Each line of the material below that holds the word "right" needs to be copied.

**DATASET ENTRIES**.
-*-

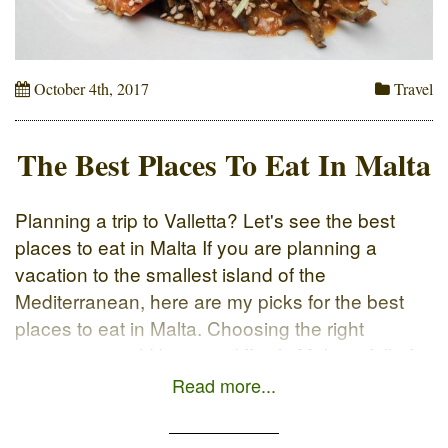
October 4th, 2017
Travel
The Best Places To Eat In Malta
Planning a trip to Valletta? Let's see the best
places to eat in Malta If you are planning a
vacation to the smallest island of the
Mediterranean, here are my picks for the best
places to eat in Malta. Choosing the right
restaurant could be very difficult, Malta is full of
interesting foodie spots. In […]
Read more...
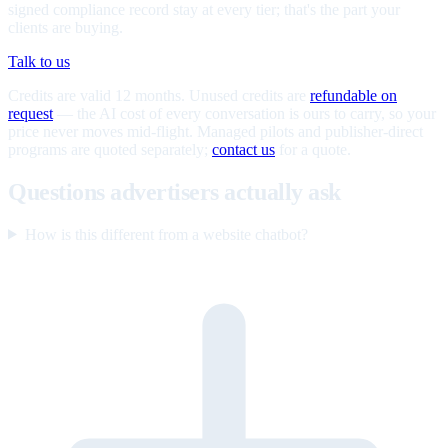
signed compliance record stay at every tier; that's the part your
clients are buying.
Talk to us
Credits are valid 12 months. Unused credits are
refundable on
request
— the AI cost of every conversation is ours to carry, so your
price never moves mid-flight. Managed pilots and publisher-direct
programs are quoted separately;
contact us
for a quote.
Questions advertisers actually ask
How is this different from a website chatbot?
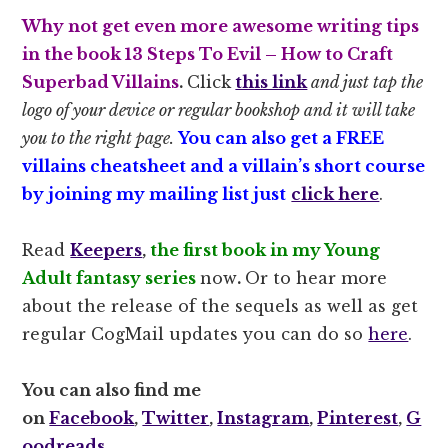
Why not get even more awesome writing tips
in the book
13 Steps To Evil – How to Craft
Superbad Villains
.
Click
this link
and just tap the
logo of your device or regular bookshop and it will take
you to the right page.
You can also get a FREE
villains cheatsheet and a villain’s short course
by joining my mailing list just
click here
.
Read
Keepers
,
the first book in my Young
Adult fantasy series
now
.
Or to hear more
about the release of the sequels as well as get
regular CogMail updates you can do so
here
.
You can also find me
on
Facebook
,
Twitter
,
Instagram
,
Pinterest
,
G
oodreads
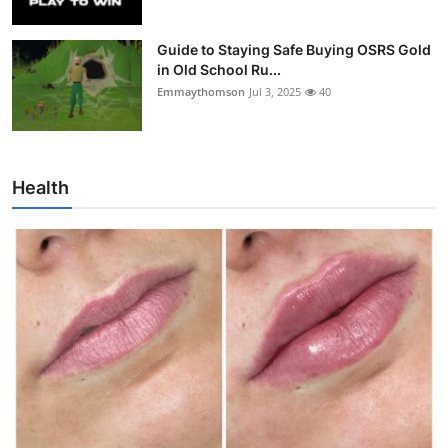
Guide to Staying Safe Buying OSRS Gold
in Old School Ru...
Emmaythomson
Jul 3, 2025
40
Health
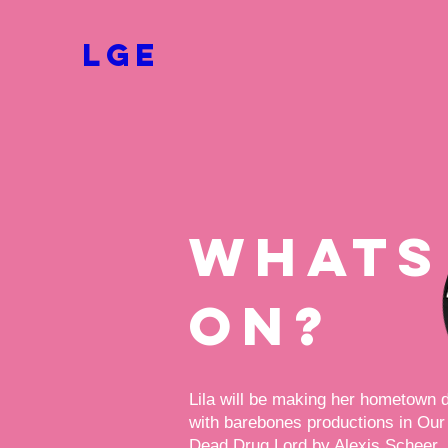
LGE
whats
on?
Lila will be making her hometown 
with barebones productions in Our
Dead Drug Lord by Alexis Scheer.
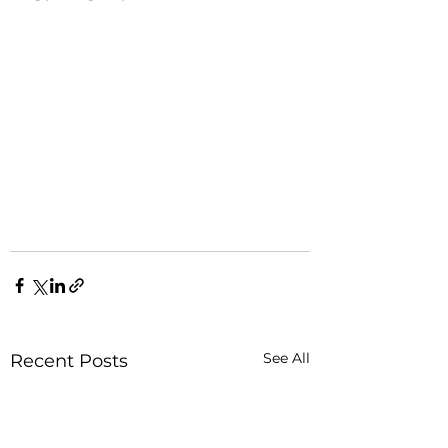
See All
Recent Posts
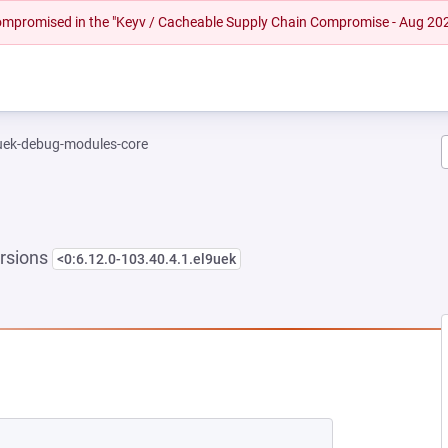
 compromised in the "Keyv / Cacheable Supply Chain Compromise - Aug 20
-uek-debug-modules-core
rsions
<0:6.12.0-103.40.4.1.el9uek
NEW TAB)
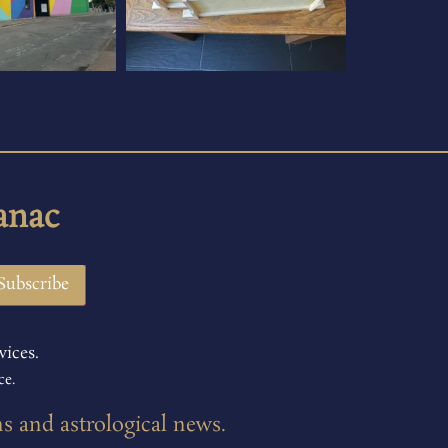
anac
vices.
ce.
ns and astrological news.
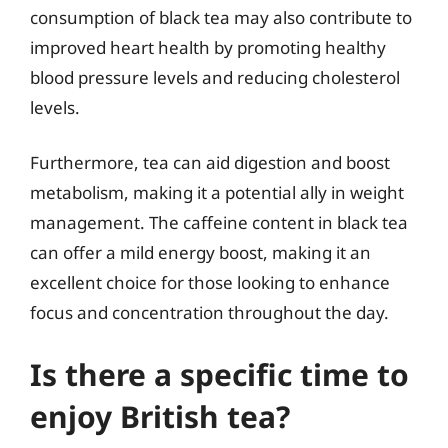
consumption of black tea may also contribute to
improved heart health by promoting healthy
blood pressure levels and reducing cholesterol
levels.
Furthermore, tea can aid digestion and boost
metabolism, making it a potential ally in weight
management. The caffeine content in black tea
can offer a mild energy boost, making it an
excellent choice for those looking to enhance
focus and concentration throughout the day.
Is there a specific time to
enjoy British tea?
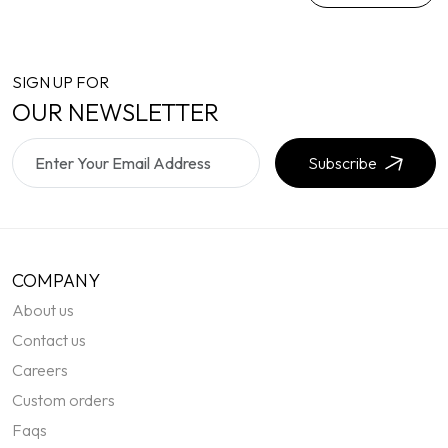
SIGN UP FOR
OUR NEWSLETTER
Subscribe
COMPANY
About us
Contact us
Careers
Custom orders
Faqs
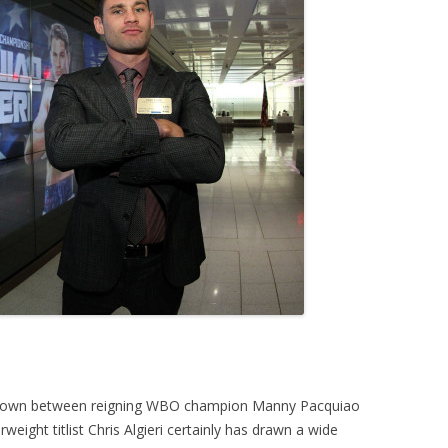
wdown between reigning WBO champion Manny Pacquiao
ight titlist Chris Algieri certainly has drawn a wide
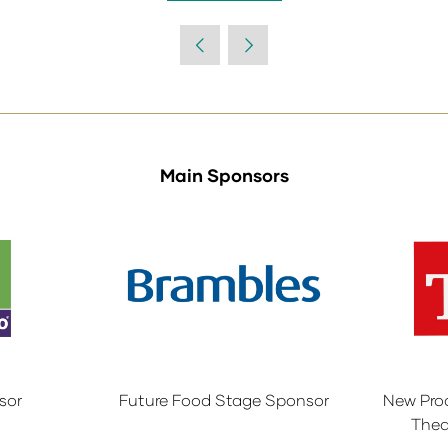
in
a
new
tab)
Main Sponsors
sor
Future Food Stage Sponsor
New Pro
Thea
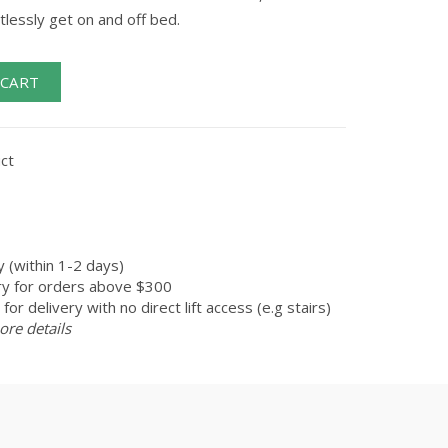
tlessly get on and off bed.
 CART
ct
 (within 1-2 days)
ry for orders above $300
for delivery with no direct lift access (e.g stairs)
ore details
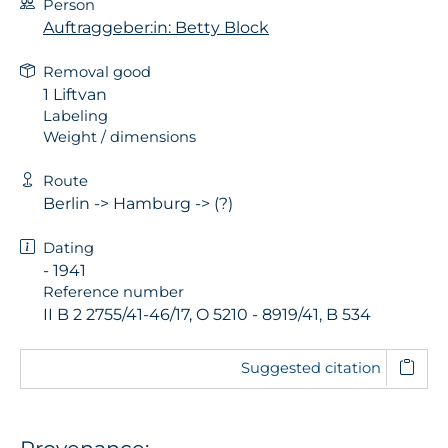
Person
Auftraggeber:in: Betty Block
Removal good
1 Liftvan
Labeling
Weight / dimensions
Route
Berlin -> Hamburg -> (?)
Dating
- 1941
Reference number
II B 2 2755/41-46/17, O 5210 - 8919/41, B 534
Suggested citation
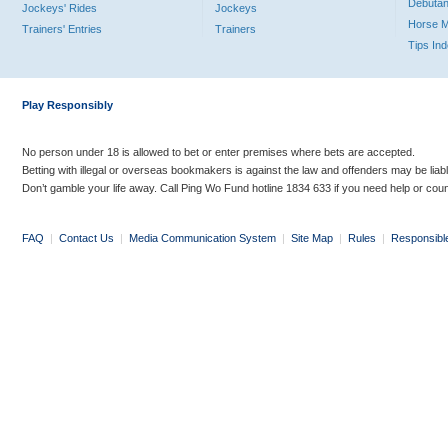
Debutan
Jockeys' Rides
Jockeys
Horse 
Trainers' Entries
Trainers
Tips In
Play Responsibly
No person under 18 is allowed to bet or enter premises where bets are accepted.
Betting with illegal or overseas bookmakers is against the law and offenders may be liab
Don’t gamble your life away. Call Ping Wo Fund hotline 1834 633 if you need help or coun
FAQ
|
Contact Us
|
Media Communication System
|
Site Map
|
Rules
|
Responsibl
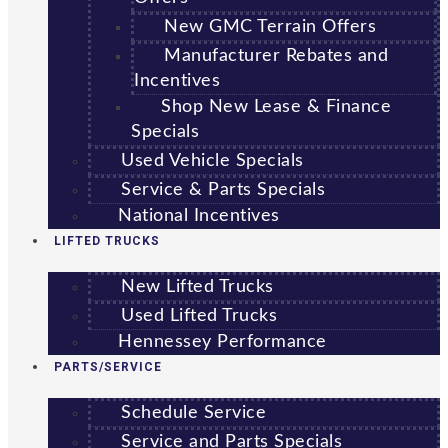
New GMC Terrain Offers
Manufacturer Rebates and
Incentives
Shop New Lease & Finance
Specials
Used Vehicle Specials
Service & Parts Specials
National Incentives
LIFTED TRUCKS
New Lifted Trucks
Used Lifted Trucks
Hennessey Performance
PARTS/SERVICE
Schedule Service
Service and Parts Specials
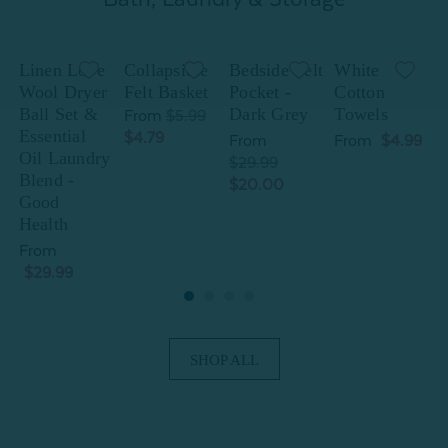
Linen Love
Collapsible
Bedside Felt
White
Wool Dryer
Felt Basket
Pocket -
Cotton
Ball Set &
Dark Grey
Towels
B
From
$5.99
Essential
E
$4.79
From
From
$4.99
Oil Laundry
O
$29.99
Blend -
B
$20.00
Good
Health
H
From
$29.99
SHOP ALL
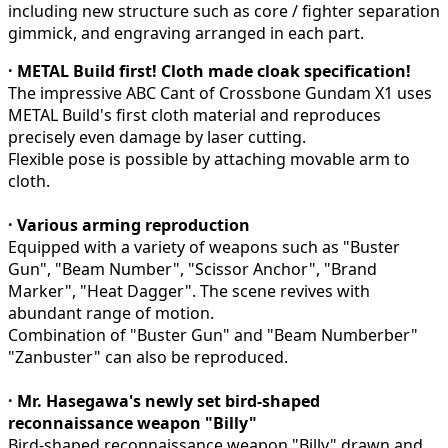
including new structure such as core / fighter separation
gimmick, and engraving arranged in each part.
· METAL Build first! Cloth made cloak specification!
The impressive ABC Cant of Crossbone Gundam X1 uses
METAL Build's first cloth material and reproduces
precisely even damage by laser cutting.
Flexible pose is possible by attaching movable arm to
cloth.
· Various arming reproduction
Equipped with a variety of weapons such as "Buster
Gun", "Beam Number", "Scissor Anchor", "Brand
Marker", "Heat Dagger". The scene revives with
abundant range of motion.
Combination of "Buster Gun" and "Beam Numberber"
"Zanbuster" can also be reproduced.
· Mr. Hasegawa's newly set bird-shaped
reconnaissance weapon "Billy"
Bird-shaped reconnaissance weapon "Billy" drawn and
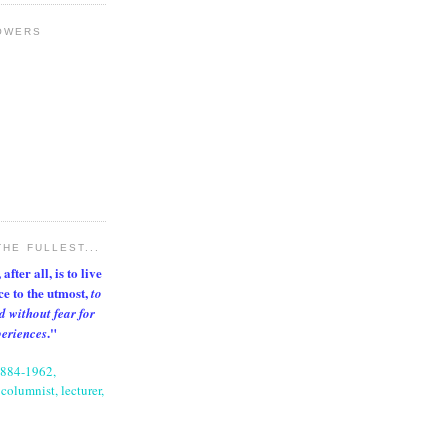
OWERS
THE FULLEST...
after all, is to live
nce to the utmost,
to
d without fear for
."
periences
1884-1962,
columnist, lecturer,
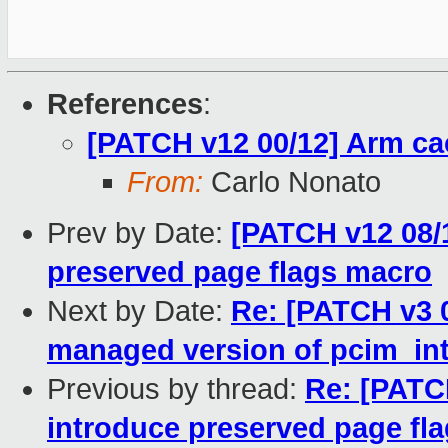
References
:
[PATCH v12 00/12] Arm ca
From:
Carlo Nonato
Prev by Date:
[PATCH v12 08/1
preserved page flags macro
Next by Date:
Re: [PATCH v3 0
managed version of pcim_int
Previous by thread:
Re: [PATC
introduce preserved page fl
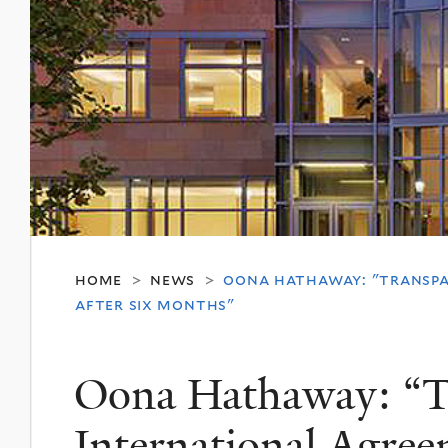
home
news
oona hathaway: "transpar
>
>
after six months"
Oona Hathaway: “T
International Agre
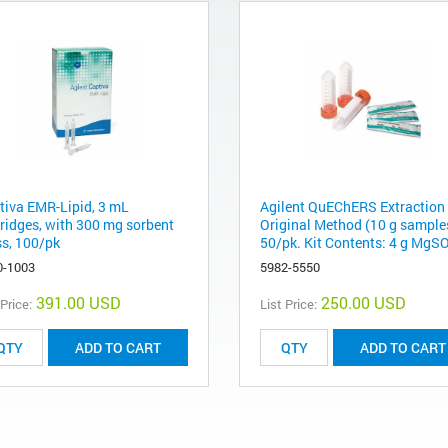
tiva EMR-Lipid, 3 mL
Agilent QuEChERS Extraction 
tridges, with 300 mg sorbent
Original Method (10 g sample
s, 100/pk
50/pk. Kit Contents: 4 g MgSO
0-1003
5982-5550
391.00 USD
250.00 USD
 Price:
List Price:
ADD TO CART
ADD TO CART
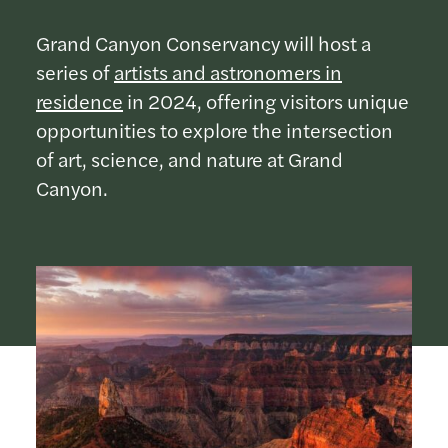
Grand Canyon Conservancy will host a
series of
artists and astronomers in
residence
in 2024, offering visitors unique
opportunities to explore the intersection
of art, science, and nature at Grand
Canyon.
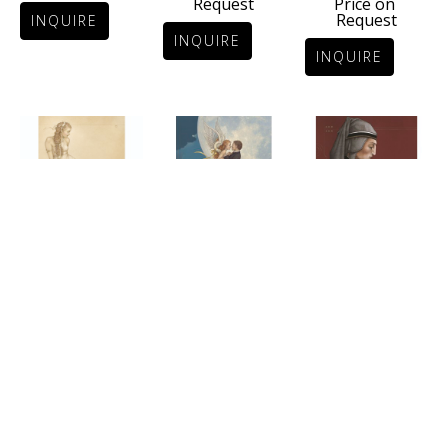
Price on 
Request
Request
INQUIRE
INQUIRE
INQUIRE
DANAË
DANTE
DANCING 
Certified Art 
Stone 
WITH AN 
Giclée on 
Lithograph
ANGEL
German Etching 
20.6 x 16.7 in
Certified Art 
Paper
Price on 
Giclée on 
35.4 x 30 in
Request
Canvas
Price on 
27.5 x 21.6 in
Request
INQUIRE
Price on 
Request
INQUIRE
INQUIRE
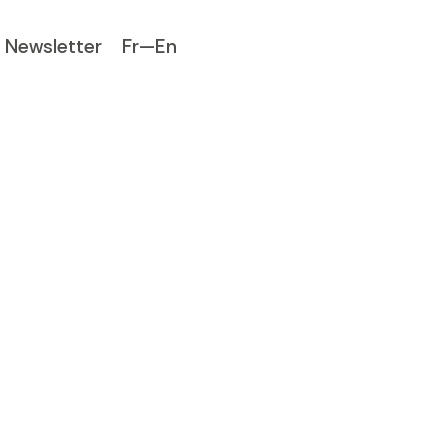
Newsletter
Fr—En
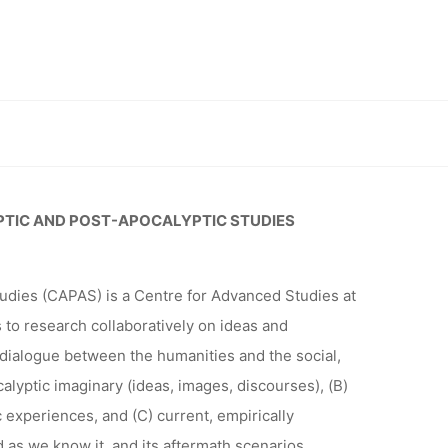
R CENTRE
ND POST-
studies (CAPAS) 2024-25, Deadline: 31.08.2023
S (CAPAS)
PTIC AND POST-APOCALYPTIC STUDIES
udies (CAPAS) is a Centre for Advanced Studies at
1.08.2023
s to research collaboratively on ideas and
dialogue between the humanities and the social,
calyptic imaginary (ideas, images, discourses), (B)
 experiences, and (C) current, empirically
as we know it, and its aftermath scenarios.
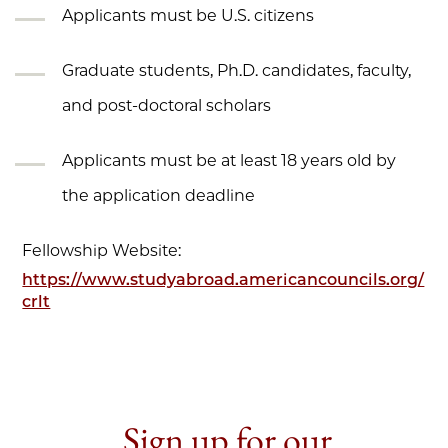
Applicants must be U.S. citizens
Graduate students, Ph.D. candidates, faculty,
and post-doctoral scholars
Applicants must be at least 18 years old by
the application deadline
Fellowship Website:
https://www.studyabroad.americancouncils.org/
crlt
Sign up for our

-*-

**RESPONSE**.
places to eat in Malta. Choosing the right
you to the right page.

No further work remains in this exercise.